GUERRES ET DÉPOSSESSIONS, AUX SOURCES DE L'ÉMIGRATION
Pour les organisations de défense des droits humains et d'aide aux migrants, il s'avère surtout urgent de remettre l’humanitaire au centre du débat et de comprendre, comme l'a expliqué à la presse Francesco Rocca, président de la Croix-Rouge italienne, que l'«on peut fermer une route de migrants, y compris en Libye, une autre s'ouvrira ailleurs». Car rien n'empêchera jamais des êtres humains de chercher à survivre.
Or, le sud de la Méditerranée est en proie à des guerres meurtrières.
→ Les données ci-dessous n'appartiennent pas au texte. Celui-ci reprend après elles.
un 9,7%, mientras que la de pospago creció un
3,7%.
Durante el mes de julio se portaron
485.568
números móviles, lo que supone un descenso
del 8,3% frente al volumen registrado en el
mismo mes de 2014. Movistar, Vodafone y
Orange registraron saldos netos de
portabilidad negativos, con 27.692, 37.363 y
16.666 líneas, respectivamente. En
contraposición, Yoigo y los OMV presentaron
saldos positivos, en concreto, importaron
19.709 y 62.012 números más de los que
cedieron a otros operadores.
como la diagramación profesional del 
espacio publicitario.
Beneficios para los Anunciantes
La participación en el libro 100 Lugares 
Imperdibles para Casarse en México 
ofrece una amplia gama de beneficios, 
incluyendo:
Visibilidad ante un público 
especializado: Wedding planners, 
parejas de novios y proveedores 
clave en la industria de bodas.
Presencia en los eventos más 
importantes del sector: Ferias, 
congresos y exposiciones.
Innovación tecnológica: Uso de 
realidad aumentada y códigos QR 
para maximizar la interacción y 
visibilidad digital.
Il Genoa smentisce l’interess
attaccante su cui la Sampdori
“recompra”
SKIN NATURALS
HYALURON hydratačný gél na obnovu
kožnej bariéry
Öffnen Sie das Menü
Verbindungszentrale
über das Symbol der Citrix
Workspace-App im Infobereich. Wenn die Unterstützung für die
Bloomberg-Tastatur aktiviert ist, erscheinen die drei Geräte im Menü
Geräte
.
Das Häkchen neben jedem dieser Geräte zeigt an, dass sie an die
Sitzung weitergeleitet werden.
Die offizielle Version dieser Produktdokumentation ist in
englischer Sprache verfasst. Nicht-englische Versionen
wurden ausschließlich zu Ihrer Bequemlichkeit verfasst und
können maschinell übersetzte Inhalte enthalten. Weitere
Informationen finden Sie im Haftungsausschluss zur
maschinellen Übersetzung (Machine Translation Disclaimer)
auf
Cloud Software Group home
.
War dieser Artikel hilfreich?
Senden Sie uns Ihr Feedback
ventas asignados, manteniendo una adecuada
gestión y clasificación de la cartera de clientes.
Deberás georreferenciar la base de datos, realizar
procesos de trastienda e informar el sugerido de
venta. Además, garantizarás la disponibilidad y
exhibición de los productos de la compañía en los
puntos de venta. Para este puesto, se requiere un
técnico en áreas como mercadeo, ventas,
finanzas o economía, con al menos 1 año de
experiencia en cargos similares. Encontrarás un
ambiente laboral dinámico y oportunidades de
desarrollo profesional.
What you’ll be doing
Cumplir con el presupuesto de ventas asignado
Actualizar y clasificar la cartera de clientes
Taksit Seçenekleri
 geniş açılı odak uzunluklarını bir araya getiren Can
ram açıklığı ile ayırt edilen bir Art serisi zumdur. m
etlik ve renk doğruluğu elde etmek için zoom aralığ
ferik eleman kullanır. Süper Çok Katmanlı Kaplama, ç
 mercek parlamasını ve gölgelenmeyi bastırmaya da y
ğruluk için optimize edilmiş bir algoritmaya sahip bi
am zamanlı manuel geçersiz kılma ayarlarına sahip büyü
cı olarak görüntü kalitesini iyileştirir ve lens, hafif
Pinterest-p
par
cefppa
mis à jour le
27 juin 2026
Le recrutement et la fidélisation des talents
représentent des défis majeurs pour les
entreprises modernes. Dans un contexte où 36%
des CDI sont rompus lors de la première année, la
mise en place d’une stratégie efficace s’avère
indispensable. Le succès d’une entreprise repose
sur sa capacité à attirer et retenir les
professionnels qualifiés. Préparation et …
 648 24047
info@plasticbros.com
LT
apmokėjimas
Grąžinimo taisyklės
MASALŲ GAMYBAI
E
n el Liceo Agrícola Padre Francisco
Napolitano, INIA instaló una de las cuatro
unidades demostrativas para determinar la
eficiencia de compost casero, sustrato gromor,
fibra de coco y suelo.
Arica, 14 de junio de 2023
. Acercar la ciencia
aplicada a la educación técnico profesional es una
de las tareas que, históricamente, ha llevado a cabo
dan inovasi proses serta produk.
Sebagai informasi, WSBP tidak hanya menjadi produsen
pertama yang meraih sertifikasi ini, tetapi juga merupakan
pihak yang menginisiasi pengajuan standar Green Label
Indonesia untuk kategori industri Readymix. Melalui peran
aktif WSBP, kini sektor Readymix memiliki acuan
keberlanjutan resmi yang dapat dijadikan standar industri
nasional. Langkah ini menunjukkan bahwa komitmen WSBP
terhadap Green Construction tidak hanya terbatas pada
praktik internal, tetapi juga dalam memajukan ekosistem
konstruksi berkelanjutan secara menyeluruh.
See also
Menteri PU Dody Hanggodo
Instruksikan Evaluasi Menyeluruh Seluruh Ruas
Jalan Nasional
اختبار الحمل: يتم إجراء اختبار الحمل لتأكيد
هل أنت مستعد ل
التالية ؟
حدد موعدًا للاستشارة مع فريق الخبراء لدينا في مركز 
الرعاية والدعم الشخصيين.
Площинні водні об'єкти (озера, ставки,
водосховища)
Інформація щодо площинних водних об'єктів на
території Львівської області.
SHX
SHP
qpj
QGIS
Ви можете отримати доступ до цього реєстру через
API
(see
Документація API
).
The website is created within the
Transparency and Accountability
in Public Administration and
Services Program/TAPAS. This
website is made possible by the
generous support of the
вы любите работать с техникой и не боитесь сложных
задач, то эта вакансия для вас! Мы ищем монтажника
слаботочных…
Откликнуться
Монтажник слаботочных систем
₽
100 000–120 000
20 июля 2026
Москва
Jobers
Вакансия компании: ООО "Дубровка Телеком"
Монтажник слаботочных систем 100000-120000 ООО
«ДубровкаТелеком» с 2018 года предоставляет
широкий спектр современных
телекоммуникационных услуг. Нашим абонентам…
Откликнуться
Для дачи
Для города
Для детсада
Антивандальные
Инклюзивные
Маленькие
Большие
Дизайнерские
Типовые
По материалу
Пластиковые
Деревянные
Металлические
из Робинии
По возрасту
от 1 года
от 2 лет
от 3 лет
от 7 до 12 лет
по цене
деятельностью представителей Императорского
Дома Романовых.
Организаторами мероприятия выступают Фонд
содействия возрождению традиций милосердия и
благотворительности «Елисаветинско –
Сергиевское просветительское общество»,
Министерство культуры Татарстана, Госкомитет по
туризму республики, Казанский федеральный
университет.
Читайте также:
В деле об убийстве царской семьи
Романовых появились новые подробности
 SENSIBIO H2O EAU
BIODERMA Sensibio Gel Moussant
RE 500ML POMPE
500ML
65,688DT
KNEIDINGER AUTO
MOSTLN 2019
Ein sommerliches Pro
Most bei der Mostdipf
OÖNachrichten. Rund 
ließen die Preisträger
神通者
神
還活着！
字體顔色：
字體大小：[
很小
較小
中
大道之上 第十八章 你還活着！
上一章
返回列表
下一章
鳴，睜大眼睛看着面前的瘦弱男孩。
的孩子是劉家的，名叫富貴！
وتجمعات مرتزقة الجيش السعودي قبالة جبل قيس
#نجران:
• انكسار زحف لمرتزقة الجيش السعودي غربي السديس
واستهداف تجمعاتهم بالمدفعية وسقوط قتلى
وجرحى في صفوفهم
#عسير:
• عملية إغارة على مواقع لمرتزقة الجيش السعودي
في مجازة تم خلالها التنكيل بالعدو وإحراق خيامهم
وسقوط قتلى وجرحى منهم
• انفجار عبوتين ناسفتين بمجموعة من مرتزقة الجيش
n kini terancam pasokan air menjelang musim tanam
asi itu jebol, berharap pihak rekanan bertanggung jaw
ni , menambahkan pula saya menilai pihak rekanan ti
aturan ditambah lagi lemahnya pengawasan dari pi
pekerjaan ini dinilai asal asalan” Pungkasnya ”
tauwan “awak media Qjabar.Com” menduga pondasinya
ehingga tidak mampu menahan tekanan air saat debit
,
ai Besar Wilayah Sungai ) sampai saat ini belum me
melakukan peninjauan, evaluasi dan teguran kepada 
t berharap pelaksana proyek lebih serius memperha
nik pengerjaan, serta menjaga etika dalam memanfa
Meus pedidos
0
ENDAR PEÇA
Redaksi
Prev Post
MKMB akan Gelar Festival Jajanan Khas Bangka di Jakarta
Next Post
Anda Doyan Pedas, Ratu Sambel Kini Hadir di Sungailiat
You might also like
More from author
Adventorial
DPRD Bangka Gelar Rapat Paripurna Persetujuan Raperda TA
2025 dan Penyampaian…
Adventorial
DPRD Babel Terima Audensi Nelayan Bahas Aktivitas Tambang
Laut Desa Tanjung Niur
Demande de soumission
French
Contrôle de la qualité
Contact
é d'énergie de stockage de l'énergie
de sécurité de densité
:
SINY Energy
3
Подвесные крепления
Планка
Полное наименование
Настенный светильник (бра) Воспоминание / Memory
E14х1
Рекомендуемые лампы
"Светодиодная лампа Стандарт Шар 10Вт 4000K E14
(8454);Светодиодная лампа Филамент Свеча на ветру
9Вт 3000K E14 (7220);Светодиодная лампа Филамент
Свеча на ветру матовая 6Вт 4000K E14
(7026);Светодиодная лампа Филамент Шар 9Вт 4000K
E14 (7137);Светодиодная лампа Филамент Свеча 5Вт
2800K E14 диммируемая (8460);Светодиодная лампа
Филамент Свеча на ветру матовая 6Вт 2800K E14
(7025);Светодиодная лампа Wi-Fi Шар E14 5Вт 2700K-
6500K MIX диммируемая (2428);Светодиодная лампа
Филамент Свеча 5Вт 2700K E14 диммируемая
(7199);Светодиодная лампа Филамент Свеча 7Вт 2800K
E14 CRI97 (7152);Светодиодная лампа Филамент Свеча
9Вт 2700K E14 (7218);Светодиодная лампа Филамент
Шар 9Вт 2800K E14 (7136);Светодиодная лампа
L'invasion en 2003 de l'Irak déjà sous embargo, par la coalition créée autour des États-Unis, a certes mis un terme à une dictature, mais elle a aussi tué en masse, détruit l'État et les institutions du pays, mis à terre l'économie nationale et transformé les oppositions politiques en conflits confessionnels qui ravagent aujourd'hui toute la région et servent de prétexte à d'autres dictatures pour massacrer les résistances démocratiques et des populations entières.
Comme en Syrie. Nicolas Sarkozy prétendait que l'homme africain «n'était pas encore entré dans l'Histoire». Les richesses africaines, elles, sont bel et bien tombées dans l'escarcelle de multinationales qui, grâce à la complicité de régimes prédateurs, en tirent des bénéfices gigantesques. Ceux qui résistent à ces politiques et, n'en déplaise à l'ancien locataire de l'Élysée, font l'Histoire, sont victimes de répression ou de dépossession de leurs terres, les contraignant à la faim et à l'exil.
Enfin, on le rapporte peu dans les médias, mais l'exil se développe d'abord du Sud au Sud, où les flux sont bien plus importants que vers l'Europe.
Il ne s'agit donc pas de pauvreté endémique mais bien d'appauvrissement profitant aux bénéficiaires de paradis fiscaux. Et d'insécurité entretenue.
Pour la CGT, «l'Union européenne et les chefs d'États ne peuvent continuer de se défausser de leur responsabilité en axant principalement leur action sur la seule lutte contre les passeurs. Il est urgent que les besoins sociaux de ces populations trouvent des réponses pour leur permettre de vivre en paix et non dans la misère».
La Grèce ouvre une brèche
Le gouvernement grec avait promis un changement non seulement de politique économique, mais aussi en matière d'immigration. C'est en route.
Il a ainsi décidé de réquisitionner les centres désaffectés de l'armée ou de bâtiments publics pour en faire des centres d'accueil ouverts et non des centres de rétention.